▶ _What you are asked to do_: Whenever a line of the entries below holds the string "screenshot", copy that line and return it.

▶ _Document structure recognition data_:
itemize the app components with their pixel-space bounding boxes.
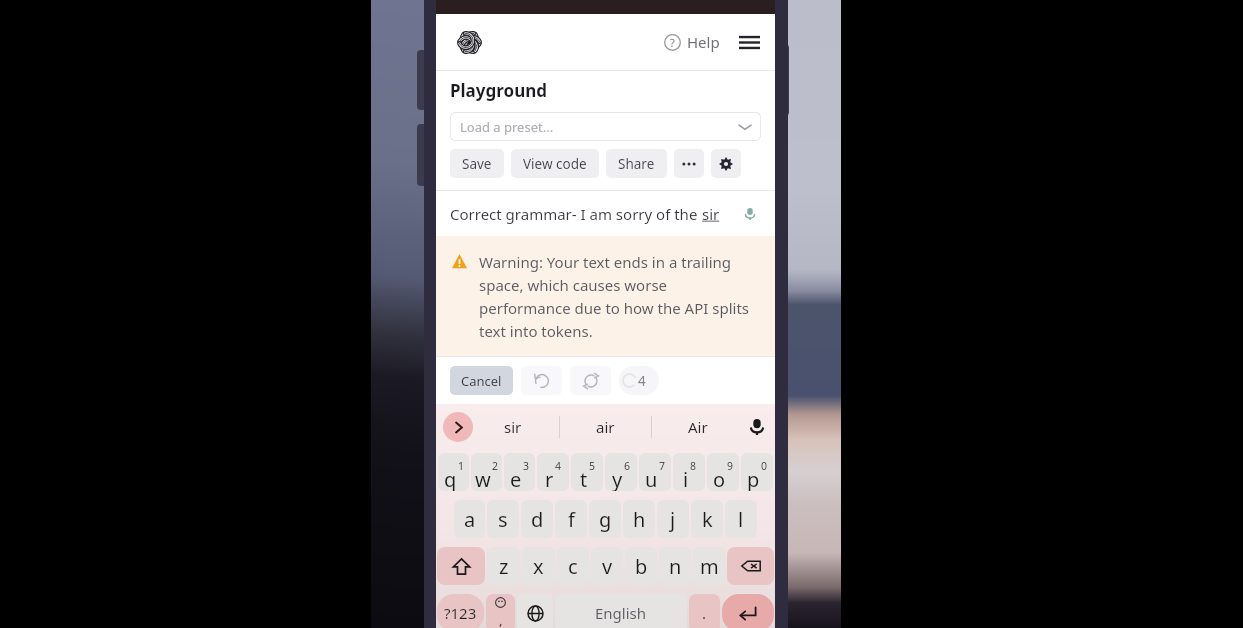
button[interactable]: g [589, 500, 621, 538]
staticText: j [670, 506, 676, 533]
staticText: Save [462, 155, 492, 173]
button[interactable]: s [487, 500, 519, 538]
staticText: l [738, 506, 744, 533]
staticText: Share [618, 155, 655, 173]
staticText: , [499, 611, 503, 628]
button[interactable]: Symbols [437, 594, 484, 628]
staticText: air [596, 417, 615, 437]
button[interactable]: l [725, 500, 757, 538]
staticText: 5 [589, 459, 596, 473]
staticText: 1 [458, 459, 465, 473]
staticText: 9 [727, 459, 734, 473]
button[interactable]: u [639, 453, 671, 491]
button[interactable]: Expand toolbar [443, 412, 473, 442]
button[interactable]: Enter [722, 594, 774, 628]
button[interactable]: Load a preset... [450, 112, 761, 141]
button[interactable]: t [571, 453, 603, 491]
button[interactable]: v [591, 547, 623, 585]
staticText: sir [702, 204, 720, 224]
staticText: y [612, 466, 623, 491]
staticText: 4 [638, 372, 646, 390]
button[interactable]: j [657, 500, 689, 538]
staticText: 0 [761, 459, 768, 473]
button[interactable]: x [522, 547, 555, 585]
staticText: sir [504, 417, 522, 437]
button[interactable]: d [521, 500, 553, 538]
staticText: Air [688, 417, 708, 437]
staticText: v [602, 553, 613, 580]
button[interactable]: q [438, 453, 469, 491]
button[interactable]: Shift [437, 547, 485, 585]
staticText: n [669, 553, 682, 580]
staticText: t [580, 466, 588, 491]
button[interactable]: Undo [521, 366, 562, 395]
button[interactable]: Share [606, 149, 667, 178]
staticText: g [599, 506, 612, 533]
button[interactable]: i [673, 453, 705, 491]
button[interactable]: Change language [517, 594, 553, 628]
staticText: b [635, 553, 648, 580]
staticText: h [633, 506, 646, 533]
staticText: o [713, 466, 726, 491]
button[interactable]: OpenAI [454, 27, 484, 57]
button[interactable]: Space [555, 594, 687, 628]
staticText: . [702, 603, 707, 623]
button[interactable]: View code [511, 149, 599, 178]
button[interactable]: Cancel [450, 366, 513, 395]
button[interactable]: a [454, 500, 485, 538]
button[interactable]: Dictate [741, 205, 759, 223]
staticText: 4 [555, 459, 562, 473]
button[interactable]: sir [467, 404, 559, 449]
staticText: Load a preset... [460, 118, 554, 136]
staticText: w [475, 466, 491, 491]
button[interactable]: 4 [619, 366, 659, 395]
staticText: Playground [450, 79, 547, 102]
button[interactable]: r [537, 453, 569, 491]
staticText: m [700, 553, 719, 580]
staticText: 6 [624, 459, 631, 473]
button[interactable]: c [557, 547, 589, 585]
staticText: d [531, 506, 544, 533]
staticText: 7 [659, 459, 666, 473]
button[interactable]: Settings [711, 149, 741, 178]
button[interactable]: Regenerate [570, 366, 611, 395]
button[interactable]: ? [660, 28, 724, 56]
staticText: ?123 [444, 603, 477, 623]
button[interactable]: Menu [735, 28, 763, 56]
button[interactable]: More options [674, 149, 704, 178]
staticText: English [595, 603, 647, 623]
button[interactable]: e [504, 453, 535, 491]
staticText: a [464, 506, 476, 533]
staticText: 8 [690, 459, 697, 473]
button[interactable]: Backspace [727, 547, 774, 585]
button[interactable]: m [693, 547, 725, 585]
button[interactable]: Period [689, 594, 720, 628]
staticText: Correct grammar- I am sorry of the [450, 204, 702, 224]
button[interactable]: Save [450, 149, 504, 178]
staticText: Cancel [461, 372, 502, 390]
button[interactable]: z [487, 547, 520, 585]
staticText: View code [523, 155, 587, 173]
button[interactable]: o [707, 453, 739, 491]
staticText: ? [670, 35, 675, 50]
button[interactable]: n [659, 547, 691, 585]
button[interactable]: y [605, 453, 637, 491]
button[interactable]: w [471, 453, 502, 491]
staticText: k [702, 506, 713, 533]
staticText: e [510, 466, 522, 491]
button[interactable]: Emoji [486, 594, 515, 628]
button[interactable]: Voice input [745, 415, 769, 439]
button[interactable]: k [691, 500, 723, 538]
button[interactable]: Air [652, 404, 743, 449]
staticText: c [568, 553, 578, 580]
button[interactable]: b [625, 547, 657, 585]
staticText: q [444, 466, 457, 491]
staticText: u [645, 466, 658, 491]
button[interactable]: air [560, 404, 651, 449]
button[interactable]: p [741, 453, 773, 491]
button[interactable]: h [623, 500, 655, 538]
staticText: p [747, 466, 760, 491]
staticText: i [683, 466, 689, 491]
staticText: 3 [523, 459, 530, 473]
button[interactable]: f [555, 500, 587, 538]
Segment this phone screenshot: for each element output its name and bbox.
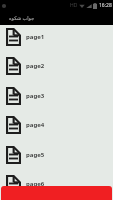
staticText: جواب شکوه	[9, 15, 35, 22]
other: Notification	[1, 3, 7, 9]
button[interactable]: page5	[0, 140, 113, 170]
button[interactable]: page1	[0, 22, 113, 52]
staticText: page5	[26, 151, 45, 159]
staticText: page1	[26, 33, 45, 41]
staticText: page2	[26, 62, 45, 70]
staticText: page4	[26, 121, 45, 129]
button[interactable]: page6	[0, 169, 113, 199]
button[interactable]: page4	[0, 110, 113, 140]
staticText: HD	[70, 2, 78, 9]
button[interactable]: Advertisement banner	[1, 186, 112, 200]
staticText: page3	[26, 92, 45, 100]
staticText: page6	[26, 180, 45, 188]
button[interactable]: page2	[0, 51, 113, 81]
staticText: 16:28	[99, 2, 112, 9]
button[interactable]: page3	[0, 81, 113, 111]
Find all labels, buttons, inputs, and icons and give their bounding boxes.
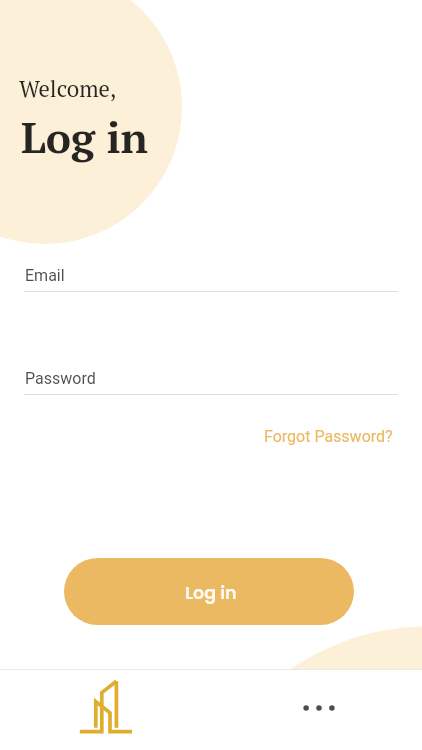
button[interactable]: Forgot Password? [262,425,395,448]
staticText: Forgot Password? [264,427,393,446]
staticText: Email [25,266,65,285]
staticText: Log in [21,109,148,165]
button[interactable]: Home [68,670,144,750]
button[interactable]: Log in [64,558,354,625]
button[interactable]: Email [0,266,422,296]
staticText: Password [25,369,96,388]
button[interactable]: More options [293,682,345,734]
staticText: Welcome, [19,74,117,104]
staticText: Log in [185,581,237,606]
button[interactable]: Password [0,369,422,399]
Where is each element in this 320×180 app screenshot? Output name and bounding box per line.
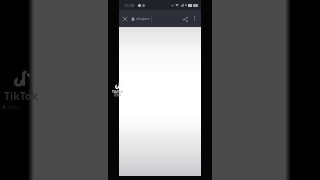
- staticText: TikTok: [4, 89, 39, 103]
- staticText: TikTok: [112, 89, 124, 94]
- button[interactable]: Close: [120, 14, 129, 23]
- button[interactable]: Share: [180, 14, 190, 24]
- staticText: @lyu: [7, 103, 20, 111]
- button[interactable]: More options: [190, 14, 199, 23]
- staticText: shopee: [136, 16, 150, 21]
- staticText: 10:08: [124, 3, 135, 8]
- staticText: @lyu: [114, 93, 122, 97]
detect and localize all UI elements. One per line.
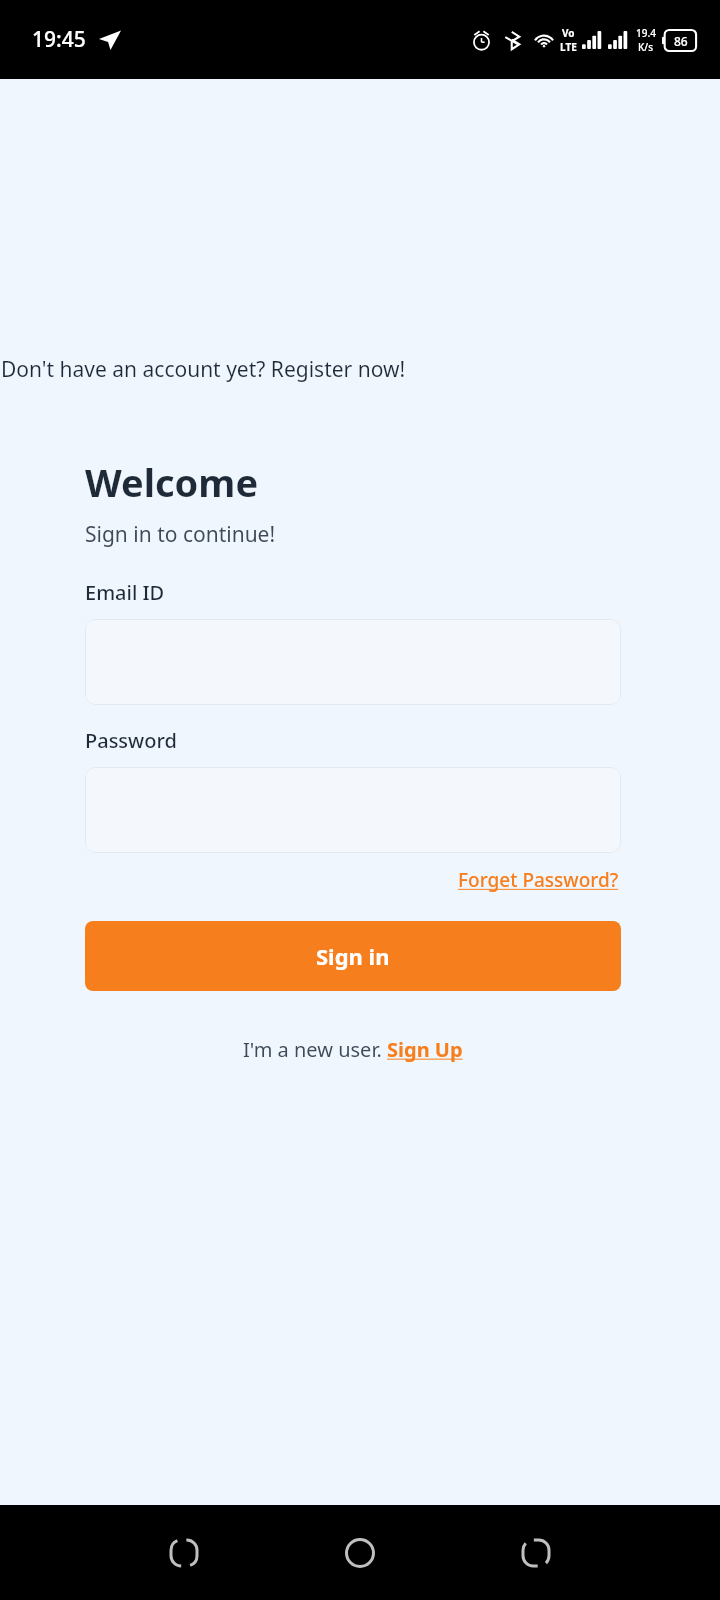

▶ _Output for this task_:
Segment this phone screenshot: for each element output its name and bbox.
Where is each element in this 320×180 app screenshot? Output name and bounding box per line.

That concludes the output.